The Australian Government is set to restore the role of a standalone Privacy Commissioner, with the Attorney General’s office acknowledging the increasing volume and complexity of privacy breach incidents affecting major Australian businesses over the last year.
“Australians rightly expect their privacy regulator to have the resources and powers to meet the ongoing challenges of the digital age and protect their personal information,” Attorney General Mark Dreyfus said in a statement today.
“The large-scale data breaches of 2022 were distressing for millions of Australians, with sensitive personal information being exposed to the risk of identity fraud and scams.”
The last year has seen major data loss incidents for Optus, Medibank, Woolworths MyDeal, and Latitude Financial, with millions of customers impacted in each breach.
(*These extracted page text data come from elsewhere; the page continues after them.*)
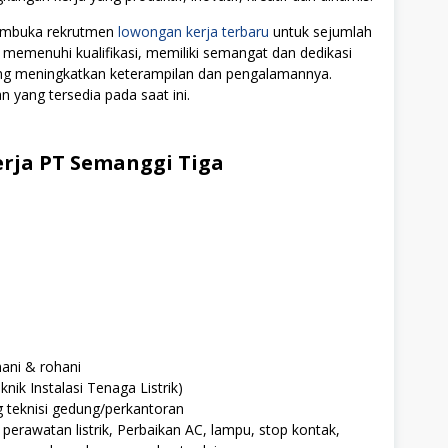
membuka rekrutmen
lowongan kerja terbaru
untuk sejumlah
 memenuhi kualifikasi, memiliki semangat dan dedikasi
ang meningkatkan keterampilan dan pengalamannya.
n yang tersedia pada saat ini.
rja PT Semanggi Tiga
mani & rohani
ik Instalasi Tenaga Listrik)
 teknisi gedung/perkantoran
perawatan listrik, Perbaikan AC, lampu, stop kontak,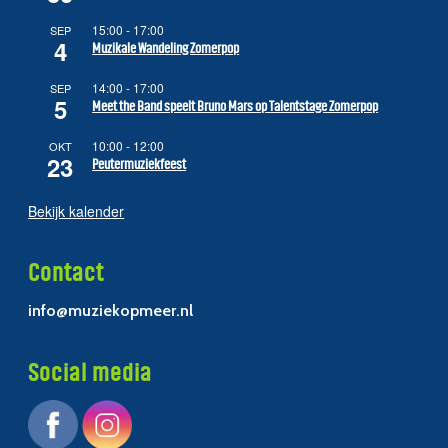
15:00
-
17:00
SEP
4
Muzikale Wandeling Zomerpop
14:00
-
17:00
SEP
5
Meet the Band speelt Bruno Mars op Talentstage Zomerpop
10:00
-
12:00
OKT
23
Peutermuziekfeest
Bekijk kalender
Contact
info@muziekopmeer.nl
Social media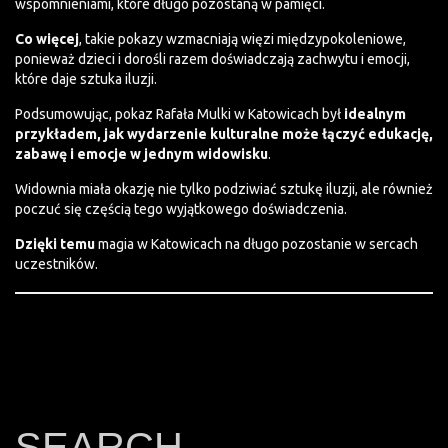
wspomnieniami, które długo pozostaną w pamięci.
Co więcej
, takie pokazy wzmacniają więzi międzypokoleniowe,
ponieważ dzieci i dorośli razem doświadczają zachwytu i emocji,
które daje sztuka iluzji.
Podsumowując, pokaz Rafała Mulki w Katowicach był
idealnym
przykładem, jak wydarzenie kulturalne może łączyć edukację,
zabawę i emocje w jednym widowisku
.
Widownia miała okazję nie tylko podziwiać sztukę iluzji, ale również
poczuć się częścią tego wyjątkowego doświadczenia.
Dzięki temu
magia w Katowicach na długo pozostanie w sercach
uczestników.
SEARCH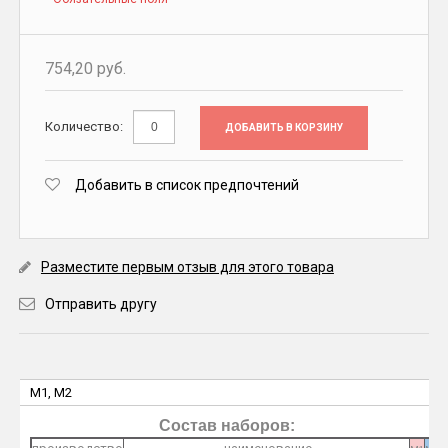
754,20 руб.
Количество:
ДОБАВИТЬ В КОРЗИНУ
Добавить в список предпочтений
Разместите первым отзыв для этого товара
Отправить другу
M1, M2
Состав наборов: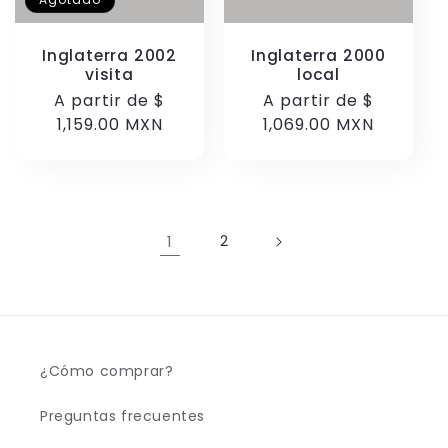
Inglaterra 2002
Inglaterra 2000
visita
local
Precio
A partir de
$
Precio
A partir de
$
habitual
1,159.00 MXN
habitual
1,069.00 MXN
1
2
¿Cómo comprar?
Preguntas frecuentes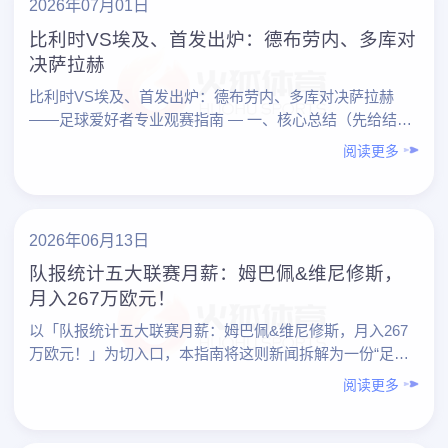
2026年07月01日
比利时VS埃及、首发出炉：德布劳内、多库对
决萨拉赫
比利时VS埃及、首发出炉：德布劳内、多库对决萨拉赫
——足球爱好者专业观赛指南 — 一、核心总结（先给结
论） 1. 观赛重点： – 比利时：德布劳内掌控节奏，……
阅读更多
2026年06月13日
队报统计五大联赛月薪：姆巴佩&维尼修斯，
月入267万欧元！
以「队报统计五大联赛月薪：姆巴佩&维尼修斯，月入267
万欧元！」为切入口，本指南将这则新闻拆解为一份“足球
爱好者专业观赛指南”，帮助你更系统地理解：高薪是怎样
阅读更多
形……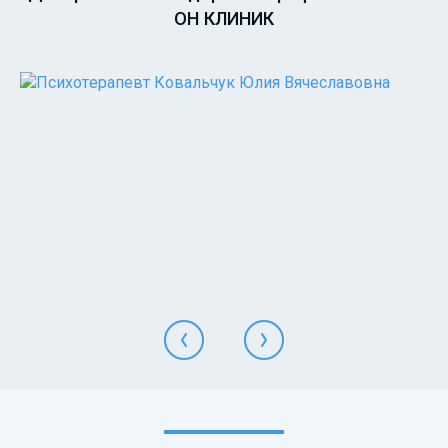
ОН КЛИНИК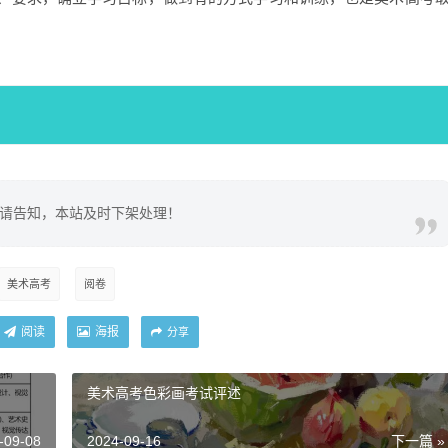
请告知，本站及时下架处理！
美术高考
阅卷
阅读
海报
分享
美术高考色彩画考试评述
-09-08
2024-09-16
下一篇 »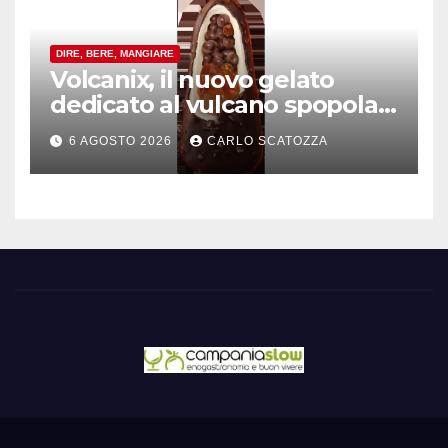
DIRE, BERE, MANGIARE
Volcanix, il nuovo gelato
dedicato al vulcano spopola,
è nato a Caivano
6 AGOSTO 2026
CARLO SCATOZZA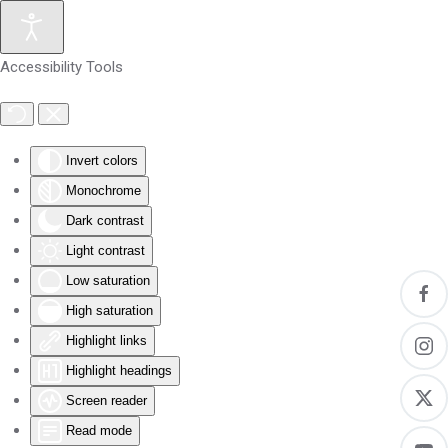
Skip to main content
Accessibility Tools
Invert colors
Monochrome
Dark contrast
Light contrast
Low saturation
High saturation
Highlight links
Highlight headings
Screen reader
Read mode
In the Latitude breach alone, upwards of 14 million customer records were reportedly lost to hackers.
The establishment of the standalone Privacy Commissioner role effectively restores the Office of the Australian Information Commissioner (OAIC) to the three-Commissioner model originally envisaged upon its creation in 2010 under the Australian Information Commissioner Act.
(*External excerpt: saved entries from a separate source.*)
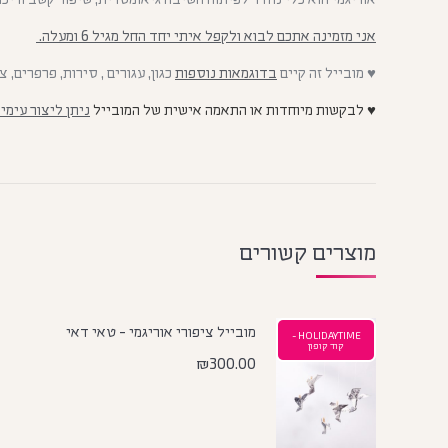
אני מזמינה אתכם לבוא ולקפל איתי יחד החל מגיל 6 ומעלה.
♥ מובייל זה קיים
בדוגמאות נוספות
כגון, עגורים , סירות, פרפרים, צ
♥ לבקשות מיוחדות או התאמה אישית של המובייל
ניתן ליצור עימי
מוצרים קשורים
מובייל ציפורי אוריגמי - טאי דאי
HOLIDAYTIME -
קוד קופון
₪
300.00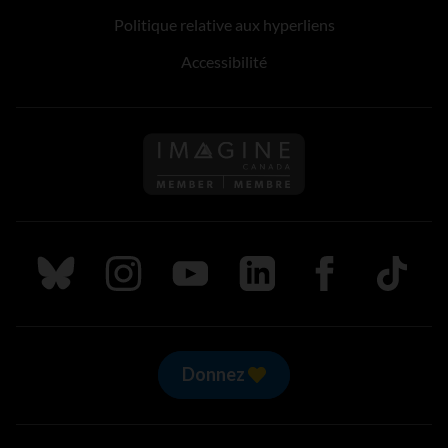
Politique relative aux hyperliens
Accessibilité
Suivez nous sur Bluesky
Suivez nous sur Instagram
Suivez nous sur Youtube
Suivez nous sur LinkedIn
Suivez nous sur
TikTok
Donnez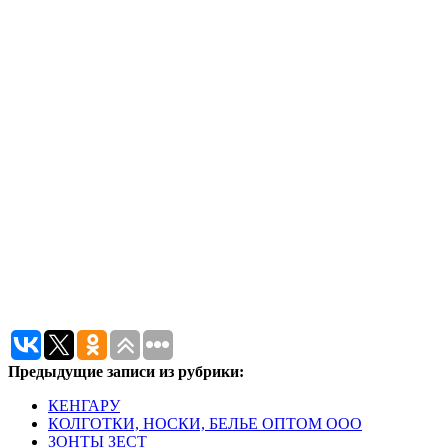
Предыдущие записи из рубрики:
КЕНГАРУ
КОЛГОТКИ, НОСКИ, БЕЛЬЕ ОПТОМ ООО
ЗОНТЫ ЗЕСТ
Angelene Falk, who is the current Australian Information Commissioner, dually holds the role of Privacy Commissioner.
The scrapping of the independent Privacy Commissioner occurred back in 2014, with the Abbott Government at the time attempting to abolish the OAIC entirely. The subsequent Turnbull administration restored funding to the office, maintaining the existing structure.
Dreyfus said that the restoration of the dedicated Privacy Commission is a “significant contrast to that of the former Liberal Government, which left Australia disgracefully unprepared for this challenge by failing to strengthen privacy laws”.
“The Albanese Government takes privacy regulation seriously and has already acted to significantly increase penalties for companies which fail to take adequate care of customer data and give the Australian Information Commissioner improved and new powers.”
Falk will remain as Information Commissioner and head of the OAIC, and will continue as Privacy Commission until the new appointment is made.
The Attorney General also announced that Toni Pirani, who currently serves as general manager of Regulatory Operations at the Australian Financial Security Authority (AFSA), will step in as acting Freedom of Information Commissioner following the resignation of Leo Hardiman.
Hardiman announced in March he would resign from the role less than a year into his five-year appointment. He cited concerns over delays in reviews conducted by the OAIC.
The Government said it has commenced a merit-based selection process to fill the FOI Commissioner vacancy.